Exercise instructions:
Reproduce from the records below, with no pictures, exactly the lines between the one containing "2760–128 Caxias" and the one containing "Feuilleter le Guide", inclusive.
*** Opening of Materials provided ***
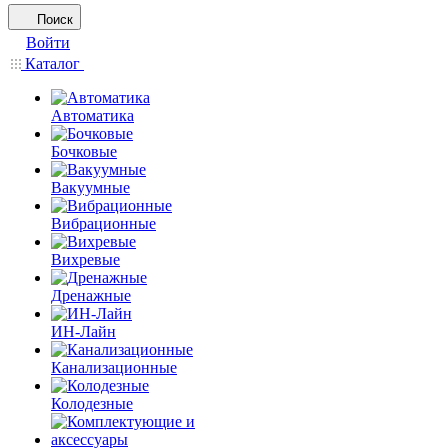
Поиск
Войти
Каталог
Автоматика
Бочковые
Вакуумные
Вибрационные
Вихревые
Дренажные
ИН-Лайн
Канализационные
Колодезные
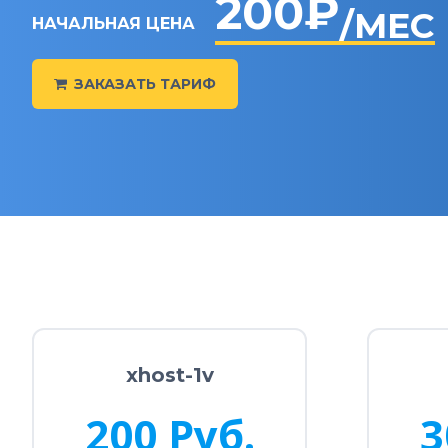
200₽
/МЕС
НАЧАЛЬНАЯ ЦЕНА
ЗАКАЗАТЬ ТАРИФ
xhost-1v
200 Руб.
3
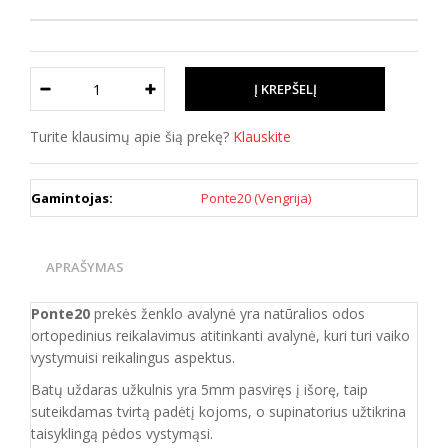
Turite klausimų apie šią prekę?
Klauskite
Gamintojas:
Ponte20 (Vengrija)
APRAŠYMAS
Ponte20
prekės ženklo avalynė yra natūralios odos
ortopedinius reikalavimus atitinkanti
avalynė, kuri
turi vaiko
vystymuisi reikalingus aspektus.
Batų uždaras užkulnis yra 5mm pasviręs į išorę, taip
suteikdamas tvirtą padėtį kojoms, o supinatorius užtikrina
taisyklingą pėdos vystymąsi.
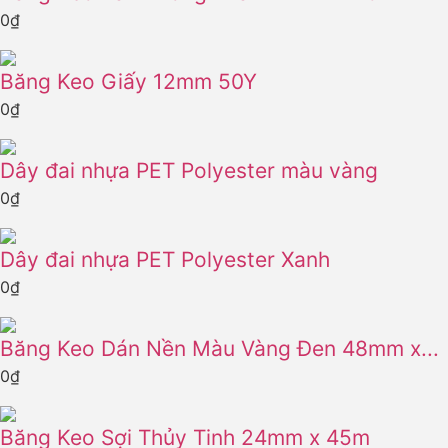
0
₫
Băng Keo Giấy 12mm 50Y
0
₫
Dây đai nhựa PET Polyester màu vàng
0
₫
Dây đai nhựa PET Polyester Xanh
0
₫
Băng Keo Dán Nền Màu Vàng Đen 48mm x...
0
₫
Băng Keo Sợi Thủy Tinh 24mm x 45m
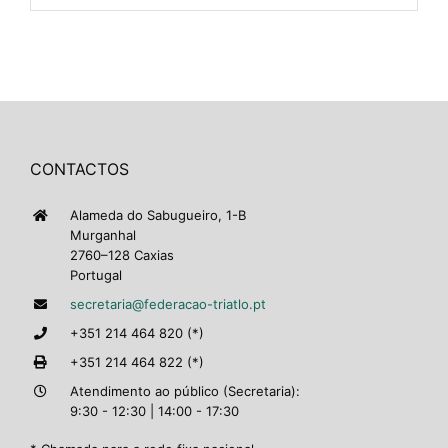
CONTACTOS
Alameda do Sabugueiro, 1-B
Murganhal
2760–128 Caxias
Portugal
secretaria@federacao-triatlo.pt
+351 214 464 820 (*)
+351 214 464 822 (*)
Atendimento ao público (Secretaria):
9:30 - 12:30 | 14:00 - 17:30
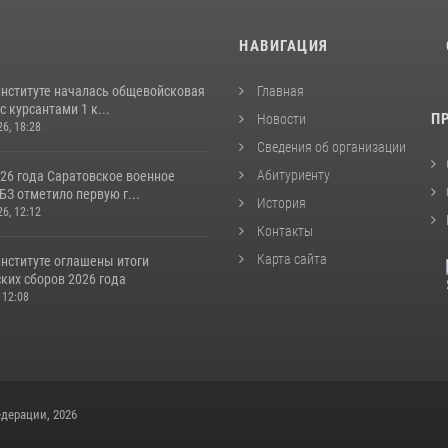
И
НАВИГАЦИЯ
институте началась общевойсковая
Главная
с курсантами 1 к...
П
Новости
26, 18:28
Сведения об организации
Абитуриенту
026 года Саратовское военное
З отметило первую г...
История
26, 12:12
Контакты
Карта сайта
институте оглашены итоги
ких сборов 2026 года
 12:08
дерации, 2026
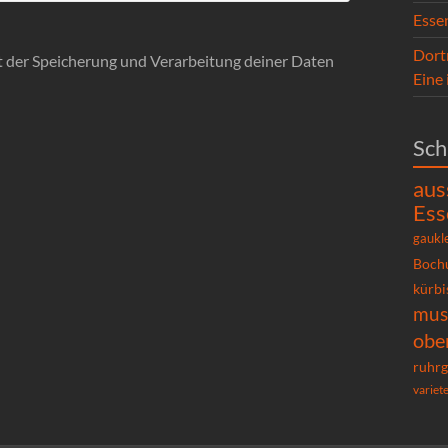
Esse
Dort
it der Speicherung und Verarbeitung deiner Daten
Eine
Sch
aus
Ess
gaukl
Boch
kürbi
mu
obe
ruhrg
variet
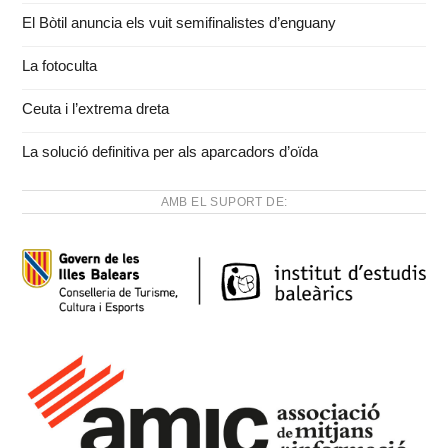
El Bòtil anuncia els vuit semifinalistes d’enguany
La fotoculta
Ceuta i l’extrema dreta
La solució definitiva per als aparcadors d’oïda
AMB EL SUPORT DE:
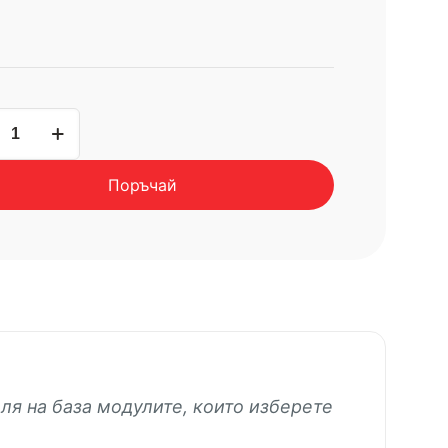
чество
ва
Поръчай
тура
ELANGELO
ля на база модулите, които изберете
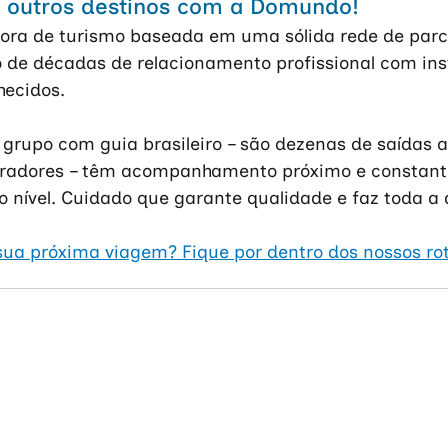
 outros destinos com a Domundo!
ra de turismo baseada em uma sólida rede de parce
 de décadas de relacionamento profissional com inst
hecidos.
grupo com guia brasileiro – são dezenas de saídas a
iradores – têm acompanhamento próximo e constant
to nível. Cuidado que garante qualidade e faz toda a 
ua próxima viagem? Fique por dentro dos nossos rot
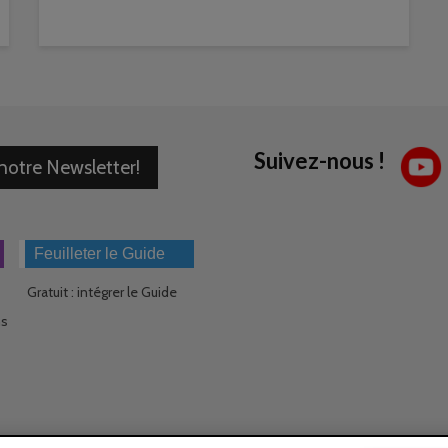
Suivez-nous !
 notre Newsletter!
Feuilleter le Guide
Gratuit : intégrer le Guide
ns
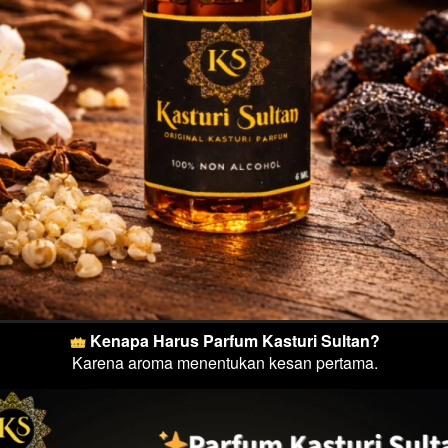
 Kenapa Harus Parfum Kasturi Sultan?
Karena aroma menentukan kesan pertama.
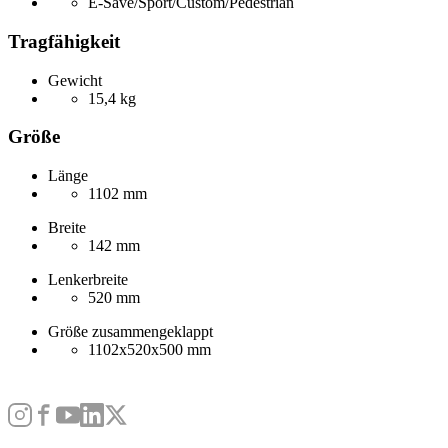
E-Save/Sport/Custom/Pedestrian
Tragfähigkeit
Gewicht
15,4 kg
Größe
Länge
1102 mm
Breite
142 mm
Lenkerbreite
520 mm
Größe zusammengeklappt
1102x520x500 mm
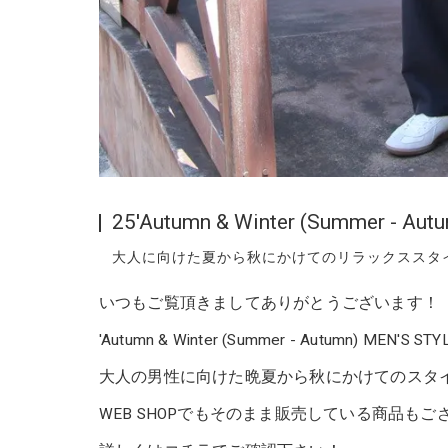
25'Autumn & Winter (Summer - Au
大人に向けた夏から秋にかけてのリラックススタ
いつもご覧頂きましてありがとうございます！
'Autumn & Winter (Summer - Autumn) MEN'S
大人の男性に向けた晩夏から秋にかけてのスタ
WEB SHOPでもそのまま販売している商品も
*** Close of Materials provided ***
Answer box:
2760–128 Caxias
Portugal
secretaria@federacao-triatlo.pt
+351 214 464 820 (*)
+351 214 464 822 (*)
Atendimento ao público (Secretaria):
9:30 - 12:30 | 14:00 - 17:30
И
НАВИГАЦИЯ
институте началась общевойсковая
Главная
с курсантами 1 к...
П
Новости
26, 18:28
Сведения об организации
Абитуриенту
026 года Саратовское военное
З отметило первую г...
История
26, 12:12
Контакты
Карта сайта
институте оглашены итоги
ких сборов 2026 года
 12:08
дерации, 2026
Esse
Dort
it der Speicherung und Verarbeitung deiner Daten
Eine
Sch
aus
Ess
gaukl
Boch
kürbi
mu
obe
ruhrg
variet
El Bòtil anuncia els vuit semifinalistes d’enguany
La fotoculta
Ceuta i l’extrema dreta
La solució definitiva per als aparcadors d’oïda
AMB EL SUPORT DE:
чество
ва
Поръчай
тура
ELANGELO
ля на база модулите, които изберете
 outros destinos com a Domundo!
ra de turismo baseada em uma sólida rede de parce
 de décadas de relacionamento profissional com inst
hecidos.
grupo com guia brasileiro – são dezenas de saídas a
iradores – têm acompanhamento próximo e constant
to nível. Cuidado que garante qualidade e faz toda a 
ua próxima viagem? Fique por dentro dos nossos rot
Suivez-nous !
 notre Newsletter!
Feuilleter le Guide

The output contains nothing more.